WHAT YOU SHOULD DO: Within the data below, how many lines contain "Obras"? Reply with the number only.
Start of ENTRIES SUPPLIED
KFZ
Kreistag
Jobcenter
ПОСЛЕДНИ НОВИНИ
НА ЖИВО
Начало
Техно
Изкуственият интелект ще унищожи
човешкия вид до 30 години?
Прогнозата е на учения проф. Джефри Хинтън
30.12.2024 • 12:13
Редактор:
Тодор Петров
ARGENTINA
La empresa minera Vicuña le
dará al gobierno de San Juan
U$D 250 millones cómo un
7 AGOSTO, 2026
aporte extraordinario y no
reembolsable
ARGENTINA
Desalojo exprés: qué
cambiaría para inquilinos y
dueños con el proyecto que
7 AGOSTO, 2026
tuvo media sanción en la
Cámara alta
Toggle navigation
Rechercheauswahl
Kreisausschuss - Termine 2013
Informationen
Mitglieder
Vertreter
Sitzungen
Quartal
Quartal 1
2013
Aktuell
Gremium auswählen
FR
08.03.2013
End of ENTRIES SUPPLIED
Start of ENTRIES SUPPLIED
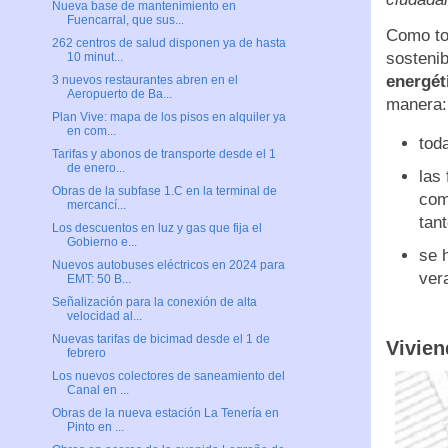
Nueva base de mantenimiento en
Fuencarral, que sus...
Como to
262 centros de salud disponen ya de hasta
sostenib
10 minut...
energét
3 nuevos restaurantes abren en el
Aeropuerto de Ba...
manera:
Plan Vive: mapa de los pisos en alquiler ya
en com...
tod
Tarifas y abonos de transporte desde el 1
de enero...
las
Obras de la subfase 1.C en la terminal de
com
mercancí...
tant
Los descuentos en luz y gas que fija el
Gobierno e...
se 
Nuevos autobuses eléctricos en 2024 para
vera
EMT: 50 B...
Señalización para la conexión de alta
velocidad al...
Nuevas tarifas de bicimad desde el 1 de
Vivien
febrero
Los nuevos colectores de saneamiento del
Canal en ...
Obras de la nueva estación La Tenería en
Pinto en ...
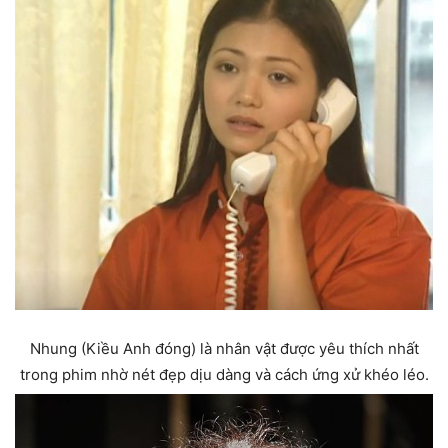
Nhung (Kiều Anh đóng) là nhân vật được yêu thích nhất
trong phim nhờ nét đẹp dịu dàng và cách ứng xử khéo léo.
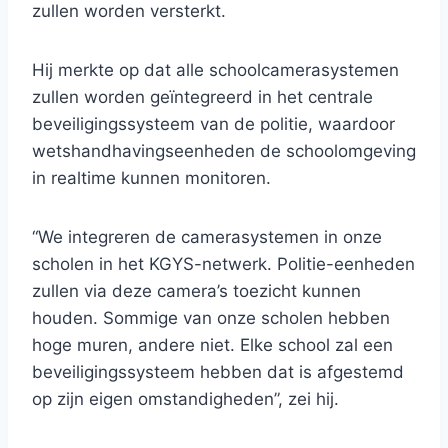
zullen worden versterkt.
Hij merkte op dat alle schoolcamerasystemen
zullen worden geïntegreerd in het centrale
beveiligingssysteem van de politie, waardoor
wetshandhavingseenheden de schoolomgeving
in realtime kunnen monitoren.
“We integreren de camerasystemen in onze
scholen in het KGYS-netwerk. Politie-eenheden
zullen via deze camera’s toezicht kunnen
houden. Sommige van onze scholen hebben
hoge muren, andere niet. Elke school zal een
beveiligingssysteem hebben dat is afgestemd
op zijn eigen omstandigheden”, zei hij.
End of ENTRIES SUPPLIED
Start of ENTRIES SUPPLIED
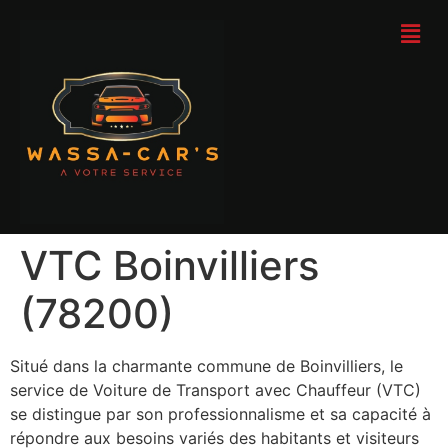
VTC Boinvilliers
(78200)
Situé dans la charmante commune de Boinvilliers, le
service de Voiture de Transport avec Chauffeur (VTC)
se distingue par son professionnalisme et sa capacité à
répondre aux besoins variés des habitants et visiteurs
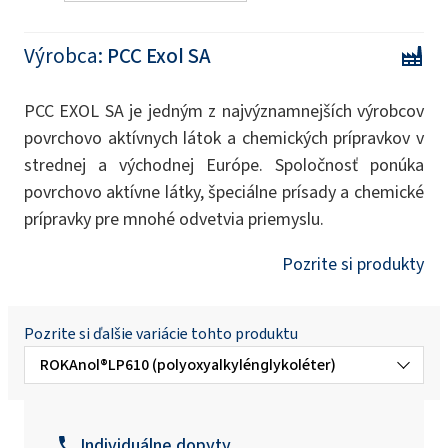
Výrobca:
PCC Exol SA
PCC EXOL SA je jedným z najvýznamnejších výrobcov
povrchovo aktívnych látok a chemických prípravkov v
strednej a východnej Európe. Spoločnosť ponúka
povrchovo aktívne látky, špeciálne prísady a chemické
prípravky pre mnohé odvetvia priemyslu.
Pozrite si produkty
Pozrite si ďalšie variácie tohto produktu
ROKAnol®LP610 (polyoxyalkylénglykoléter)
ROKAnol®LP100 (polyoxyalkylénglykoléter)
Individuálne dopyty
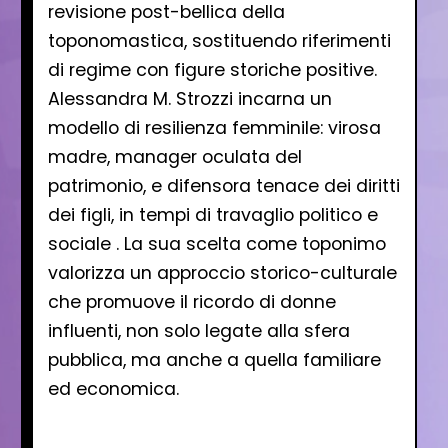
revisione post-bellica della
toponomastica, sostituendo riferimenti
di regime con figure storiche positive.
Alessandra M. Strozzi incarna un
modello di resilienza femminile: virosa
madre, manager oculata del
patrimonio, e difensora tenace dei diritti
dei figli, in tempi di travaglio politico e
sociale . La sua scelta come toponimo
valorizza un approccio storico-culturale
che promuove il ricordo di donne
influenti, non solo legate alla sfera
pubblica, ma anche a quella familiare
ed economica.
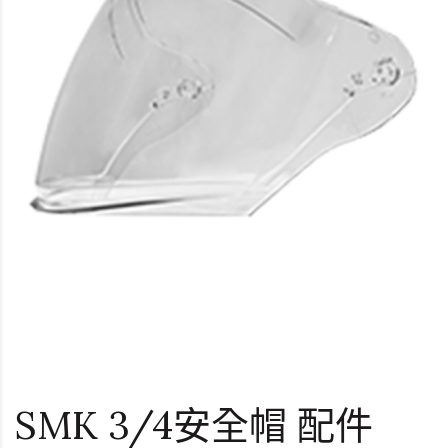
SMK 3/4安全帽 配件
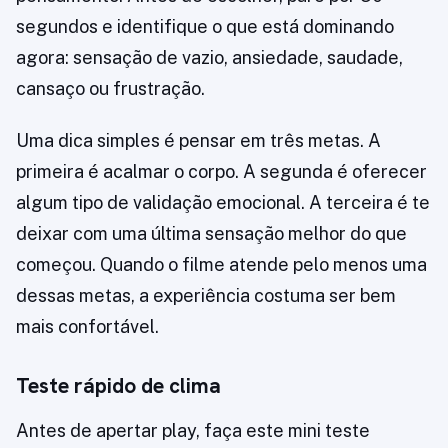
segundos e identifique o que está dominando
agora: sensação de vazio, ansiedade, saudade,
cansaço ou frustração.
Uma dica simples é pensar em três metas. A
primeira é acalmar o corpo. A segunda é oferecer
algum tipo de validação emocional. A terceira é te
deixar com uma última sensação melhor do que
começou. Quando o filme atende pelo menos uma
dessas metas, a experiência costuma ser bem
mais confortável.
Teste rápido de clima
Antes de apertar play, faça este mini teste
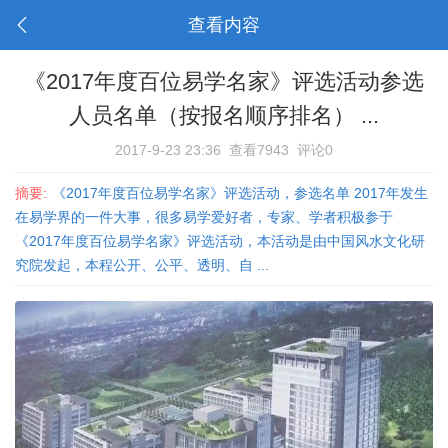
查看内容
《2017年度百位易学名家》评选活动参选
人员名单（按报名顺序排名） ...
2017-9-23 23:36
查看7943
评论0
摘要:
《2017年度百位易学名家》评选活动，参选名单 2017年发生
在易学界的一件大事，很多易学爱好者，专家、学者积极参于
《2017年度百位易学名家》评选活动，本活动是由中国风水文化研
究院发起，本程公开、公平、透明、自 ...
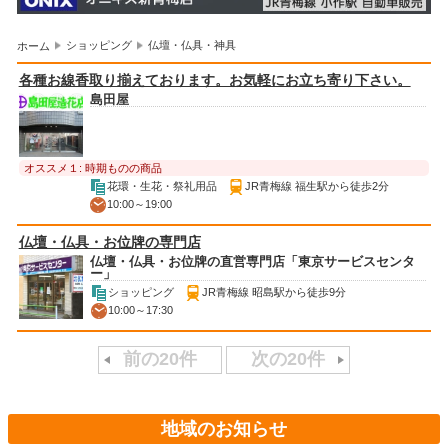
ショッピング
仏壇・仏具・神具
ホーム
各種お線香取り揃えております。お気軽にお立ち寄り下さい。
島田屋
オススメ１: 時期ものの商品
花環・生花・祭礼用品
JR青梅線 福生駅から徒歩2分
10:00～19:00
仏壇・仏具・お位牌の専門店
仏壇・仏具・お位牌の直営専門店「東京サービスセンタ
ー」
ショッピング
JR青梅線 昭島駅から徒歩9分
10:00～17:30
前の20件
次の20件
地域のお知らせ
End of ENTRIES SUPPLIED
RESULT OF THE TASK: 2